As for Jenkins's state-law claim for medical malpractice, a district court generally should relinquish supplemental jurisdiction when all federal claims are resolved before trial, but the only requirement is that it makes “a considered determination” whether to retain jurisdiction. Miller v. Herman, 600 F.3d 726, 738 (7th Cir. 2010). Although the district court did not explain why it retained jurisdiction, no party complains, so in the interest of judicial economy, we resolve the appeal on the merits. See Nightingale Home Healthcare, Inc. v. Anodyne Therapy, LLC, 589 F.3d 881, 883 (7th Cir. 2009). Expert testimony is generally required to establish medical malpractice. Carney-Hayes v. Nw. Wis. Home Care, Inc., 284 Wis.2d 56, 699 N.W.2d 524, 537 (2005). But Jenkins did not submit any nor argue that a layperson could find negligence based on common knowledge. See Christianson v. Downs, 90 Wis.2d 332, 279 N.W.2d 918, 921 (1979). On the other side, the defendants provided sworn testimony from their supervisor that all staff treated Jenkins with the appropriate standard of care. With nothing to contradict the licensed psychologist's opinion, no jury could conclude that Dr. Frisch or Dr. Norge negligently inflicted injury on Jenkins, so the district court correctly entered judgment on this claim.
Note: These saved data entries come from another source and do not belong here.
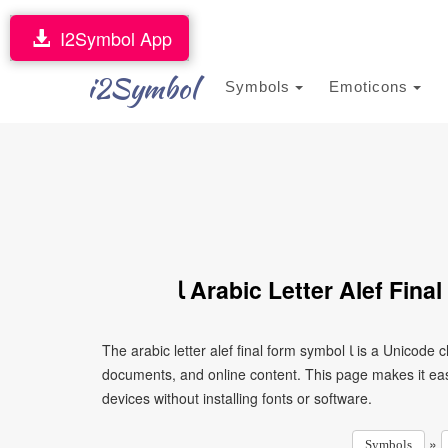
I2Symbol App
i2Symbol
Symbols
Emoticons
ﺎ Arabic Letter Alef Fin
The arabic letter alef final form symbol ﺎ is a Unicode character that can be copied and pasted into text, messages,
documents, and online content. This page makes it eas
devices without installing fonts or software.
»
Symbols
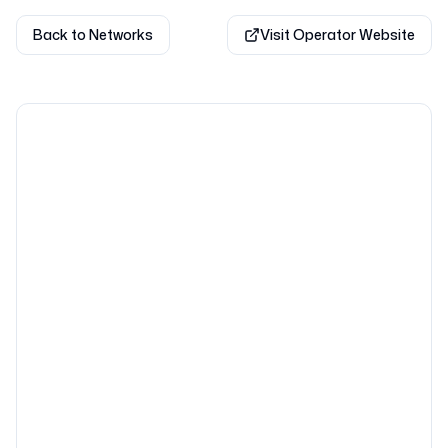
Back to Networks
Visit Operator Website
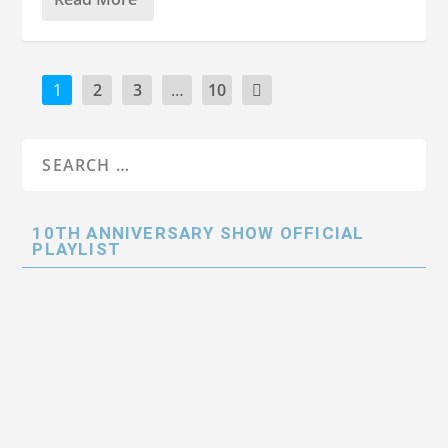
1
2
3
…
10
10TH ANNIVERSARY SHOW OFFICIAL
PLAYLIST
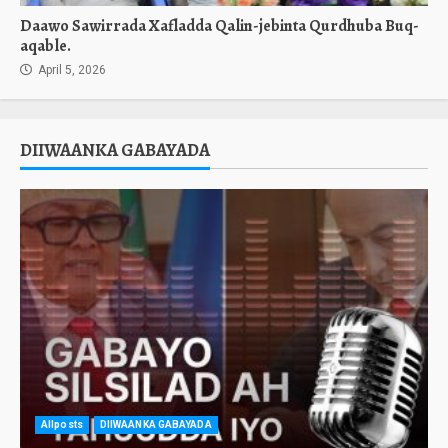
Daawo Sawirrada Xafladda Qalin-jebinta Qurdhuba Buq-
aqable.
April 5, 2026
DIIWAANKA GABAYADA
Allposts
DIIWAANKA GABAYADA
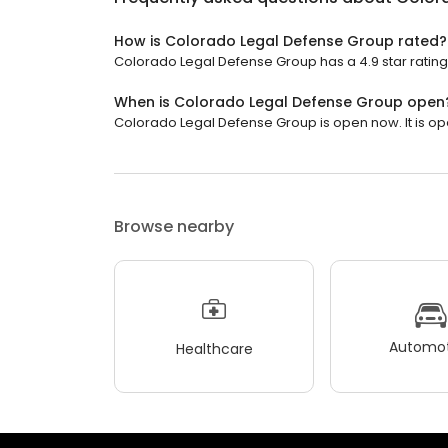
How is Colorado Legal Defense Group rated?
Colorado Legal Defense Group has a 4.9 star rating
When is Colorado Legal Defense Group open
Colorado Legal Defense Group is open now. It is op
Browse nearby
Automot
Healthcare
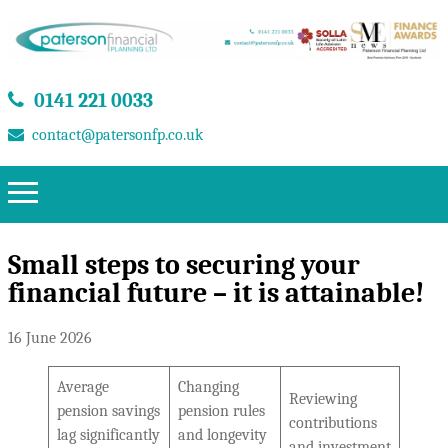
0141 221 0033
contact@patersonfp.co.uk
Small steps to securing your
financial future – it is attainable!
16 June 2026
Average
Changing
Reviewing
pension savings
pension rules
contributions
lag significantly
and longevity
and investment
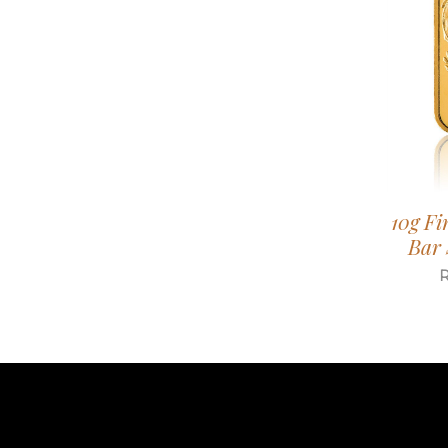
10g Fi
Bar 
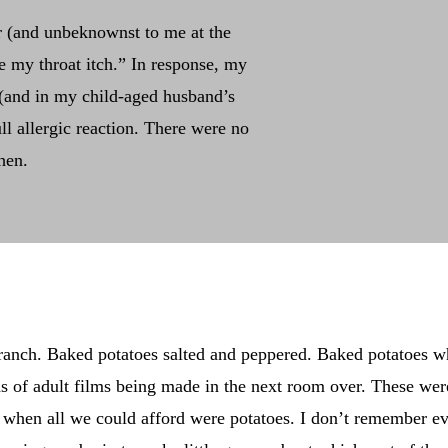
r (and unbeknownst to me at the
e my throat itch.” In response, my
(and in my child-aged husband’s
l allergic reaction. There were no
hen.
ranch. Baked potatoes salted and peppered. Baked potatoes w
s of adult films being made in the next room over. These wer
hen all we could afford were potatoes. I don’t remember ev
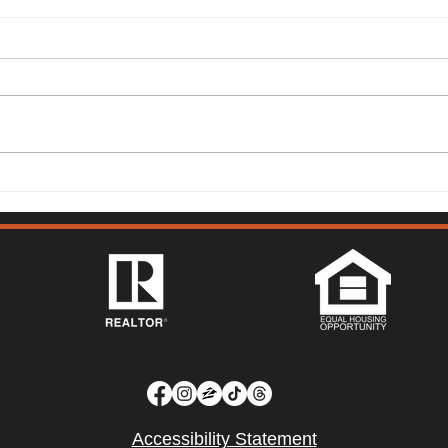
149 Lighthouse Way,
315 
Vacaville - Mark McGuire
Vist
Accessibility Statement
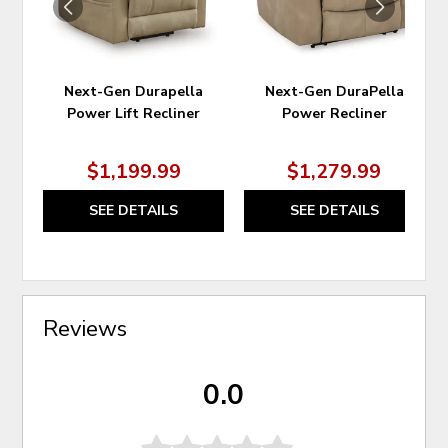
Next-Gen Durapella
Next-Gen DuraPella
Power Lift Recliner
Power Recliner
$1,199.99
$1,279.99
SEE DETAILS
SEE DETAILS
Reviews
0.0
1. Jenkins does not say what care he should have received, but he alleged in his complaint that the inadequate care led to worsening mental health and self-harm, and he sought compensatory damages for pain and suffering as well as punitive damages. The former are not available for emotional or mental injuries without physical injury, however. See 42 U.S.C. § 1997e(e).